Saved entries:
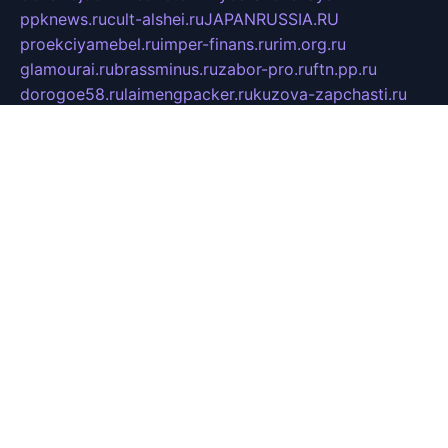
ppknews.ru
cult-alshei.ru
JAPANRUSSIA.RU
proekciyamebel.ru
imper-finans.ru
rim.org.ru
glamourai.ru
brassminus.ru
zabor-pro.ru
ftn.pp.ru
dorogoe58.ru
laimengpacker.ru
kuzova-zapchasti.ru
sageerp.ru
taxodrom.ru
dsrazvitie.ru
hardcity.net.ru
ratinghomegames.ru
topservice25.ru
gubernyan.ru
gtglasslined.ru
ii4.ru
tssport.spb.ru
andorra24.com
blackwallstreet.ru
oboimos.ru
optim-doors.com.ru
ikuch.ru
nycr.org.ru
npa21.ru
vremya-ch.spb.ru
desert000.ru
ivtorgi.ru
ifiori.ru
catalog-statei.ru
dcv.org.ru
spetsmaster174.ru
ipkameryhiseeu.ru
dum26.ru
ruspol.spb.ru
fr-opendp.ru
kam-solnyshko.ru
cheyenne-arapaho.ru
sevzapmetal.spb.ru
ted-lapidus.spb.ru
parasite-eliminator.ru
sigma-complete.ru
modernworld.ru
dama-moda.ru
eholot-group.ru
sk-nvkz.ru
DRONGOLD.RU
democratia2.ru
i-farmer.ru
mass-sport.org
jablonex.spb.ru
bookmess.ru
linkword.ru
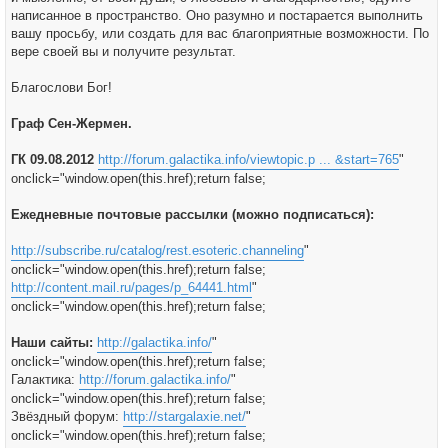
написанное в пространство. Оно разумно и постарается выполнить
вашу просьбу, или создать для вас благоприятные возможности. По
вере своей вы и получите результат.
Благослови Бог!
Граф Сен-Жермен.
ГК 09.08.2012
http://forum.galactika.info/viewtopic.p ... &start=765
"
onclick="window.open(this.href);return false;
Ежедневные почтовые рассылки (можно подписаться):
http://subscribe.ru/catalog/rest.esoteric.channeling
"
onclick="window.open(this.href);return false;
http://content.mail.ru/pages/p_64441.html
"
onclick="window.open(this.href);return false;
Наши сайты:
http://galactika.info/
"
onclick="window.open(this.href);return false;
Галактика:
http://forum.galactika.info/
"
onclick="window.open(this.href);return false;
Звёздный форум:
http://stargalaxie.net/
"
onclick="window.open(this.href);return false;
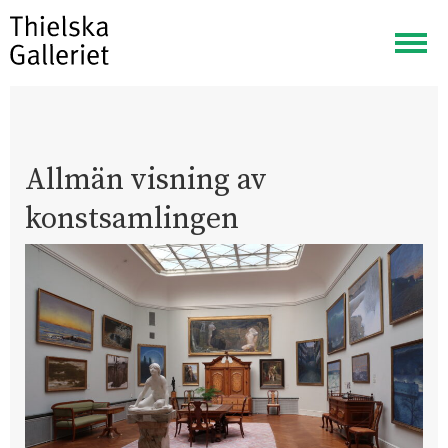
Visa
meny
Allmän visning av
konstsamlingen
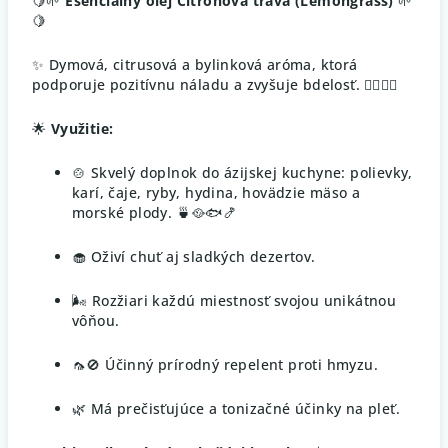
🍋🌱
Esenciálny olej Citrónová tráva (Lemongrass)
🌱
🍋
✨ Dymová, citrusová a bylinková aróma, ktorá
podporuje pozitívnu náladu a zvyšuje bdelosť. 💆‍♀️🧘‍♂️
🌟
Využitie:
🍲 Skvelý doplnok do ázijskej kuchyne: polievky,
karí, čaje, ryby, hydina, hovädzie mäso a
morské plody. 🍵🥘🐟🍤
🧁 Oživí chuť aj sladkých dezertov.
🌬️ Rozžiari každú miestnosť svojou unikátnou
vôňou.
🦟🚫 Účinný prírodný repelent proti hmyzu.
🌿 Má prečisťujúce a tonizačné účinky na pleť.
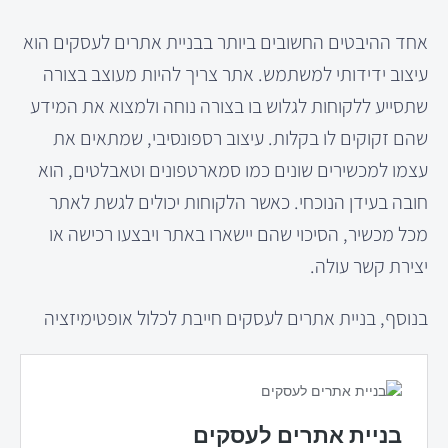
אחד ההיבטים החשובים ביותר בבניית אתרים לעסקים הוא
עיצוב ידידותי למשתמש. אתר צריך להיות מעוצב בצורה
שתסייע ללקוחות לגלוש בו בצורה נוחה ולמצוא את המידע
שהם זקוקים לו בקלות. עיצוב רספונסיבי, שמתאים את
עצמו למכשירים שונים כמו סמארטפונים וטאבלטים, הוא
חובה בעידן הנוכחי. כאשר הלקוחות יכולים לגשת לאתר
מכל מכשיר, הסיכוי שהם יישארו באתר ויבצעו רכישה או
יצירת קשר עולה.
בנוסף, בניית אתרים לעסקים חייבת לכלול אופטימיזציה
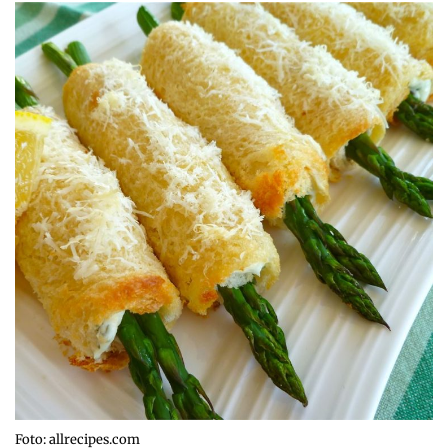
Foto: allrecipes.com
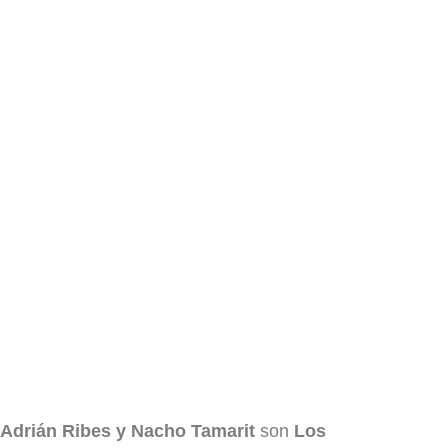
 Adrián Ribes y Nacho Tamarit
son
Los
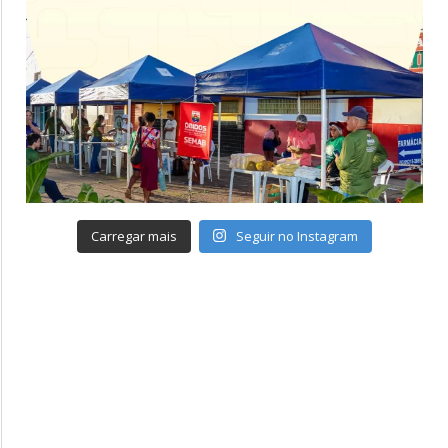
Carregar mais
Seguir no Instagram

==

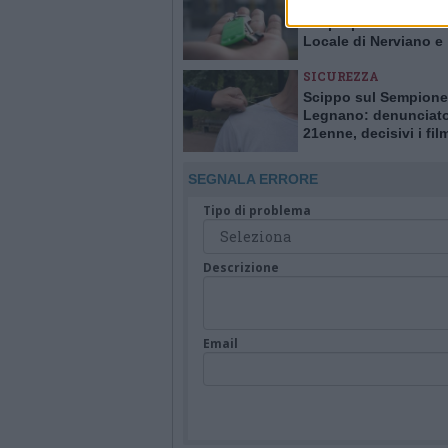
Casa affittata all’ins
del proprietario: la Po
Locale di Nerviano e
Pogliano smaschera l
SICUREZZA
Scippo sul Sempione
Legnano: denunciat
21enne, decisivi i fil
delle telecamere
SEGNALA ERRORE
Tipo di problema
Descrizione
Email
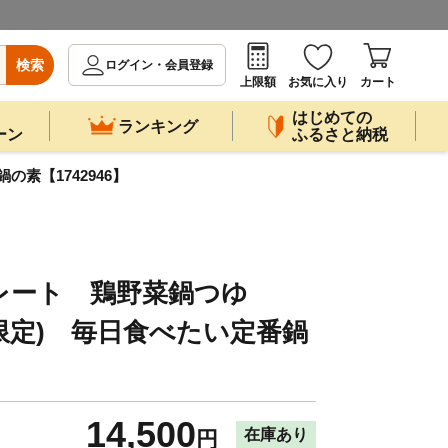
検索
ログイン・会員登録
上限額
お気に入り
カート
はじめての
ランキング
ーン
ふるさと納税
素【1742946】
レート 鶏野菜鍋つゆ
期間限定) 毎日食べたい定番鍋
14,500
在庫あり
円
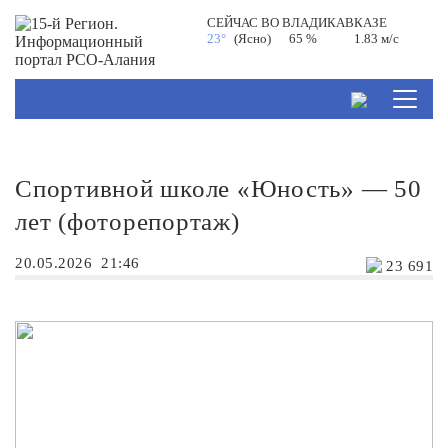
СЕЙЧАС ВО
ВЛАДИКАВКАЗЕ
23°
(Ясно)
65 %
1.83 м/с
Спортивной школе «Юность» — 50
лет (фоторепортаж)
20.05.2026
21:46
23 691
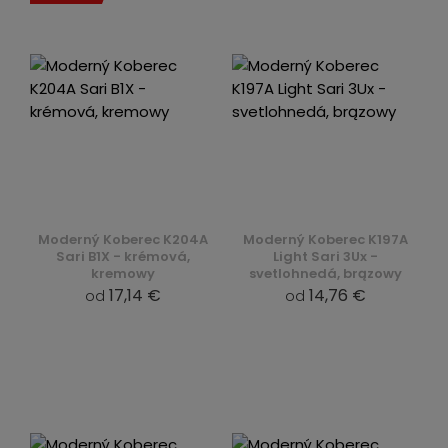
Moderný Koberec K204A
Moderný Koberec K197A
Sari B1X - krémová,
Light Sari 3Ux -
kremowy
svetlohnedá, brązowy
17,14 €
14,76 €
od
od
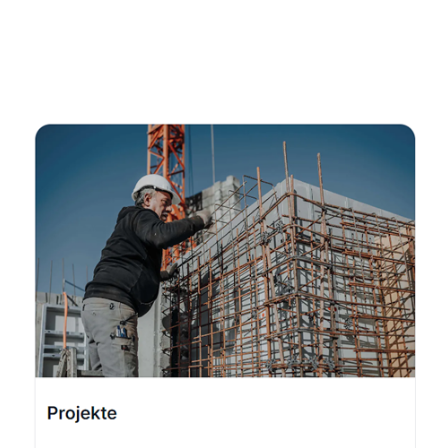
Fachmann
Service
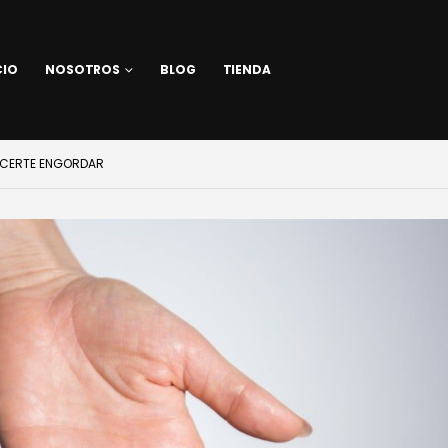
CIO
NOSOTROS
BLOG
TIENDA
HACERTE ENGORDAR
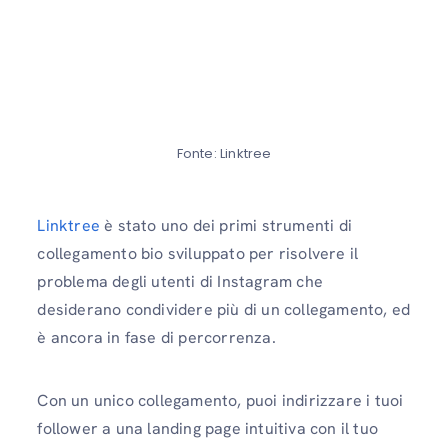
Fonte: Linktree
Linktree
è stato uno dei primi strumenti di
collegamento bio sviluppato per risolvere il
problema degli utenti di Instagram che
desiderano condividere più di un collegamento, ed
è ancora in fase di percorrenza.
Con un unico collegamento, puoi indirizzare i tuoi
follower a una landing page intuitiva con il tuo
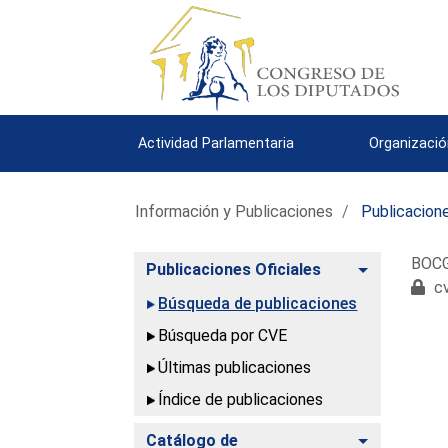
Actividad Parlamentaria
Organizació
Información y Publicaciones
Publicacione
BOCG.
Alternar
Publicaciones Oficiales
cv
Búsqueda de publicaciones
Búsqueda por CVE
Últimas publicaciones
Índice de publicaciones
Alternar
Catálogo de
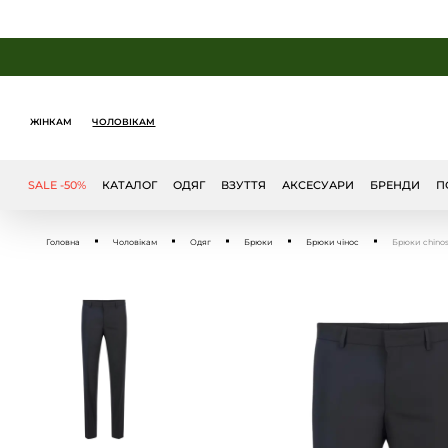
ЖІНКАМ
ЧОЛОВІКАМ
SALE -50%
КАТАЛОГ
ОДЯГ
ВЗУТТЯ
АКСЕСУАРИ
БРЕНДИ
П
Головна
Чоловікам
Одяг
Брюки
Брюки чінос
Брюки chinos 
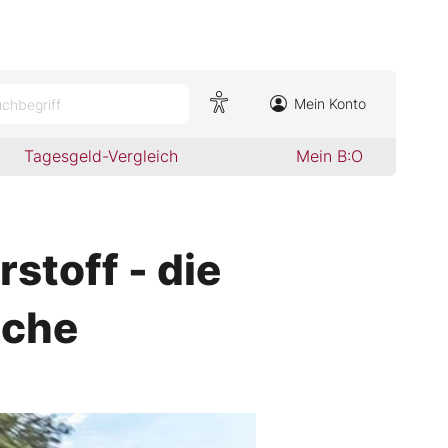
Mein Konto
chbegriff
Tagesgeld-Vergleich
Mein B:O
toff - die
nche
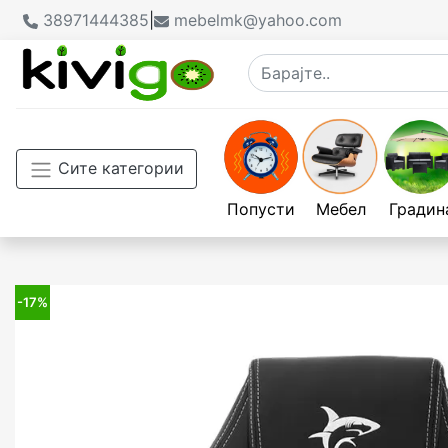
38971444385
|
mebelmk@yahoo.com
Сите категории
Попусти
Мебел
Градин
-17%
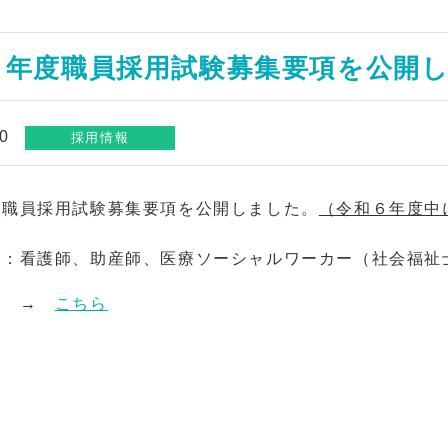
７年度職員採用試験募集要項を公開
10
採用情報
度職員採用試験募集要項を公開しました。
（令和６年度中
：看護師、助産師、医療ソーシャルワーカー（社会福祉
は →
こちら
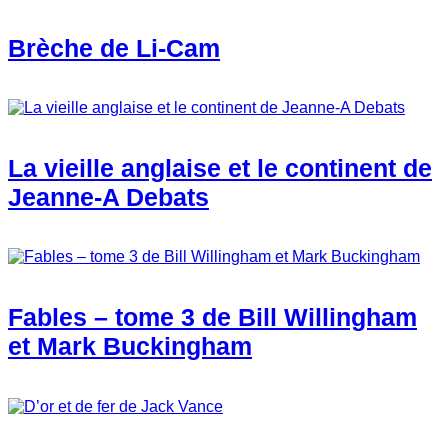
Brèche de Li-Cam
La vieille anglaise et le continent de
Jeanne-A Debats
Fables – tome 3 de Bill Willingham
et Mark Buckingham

REQUIRED WORK: Return, from the data, each line that has the word "עיצוב" in it.

TASK OUTPUT:
עיצוב ידידותי למשתמש. אתר צריך להיות מעוצב בצורה
שהם זקוקים לו בקלות. עיצוב רספונסיבי, שמתאים את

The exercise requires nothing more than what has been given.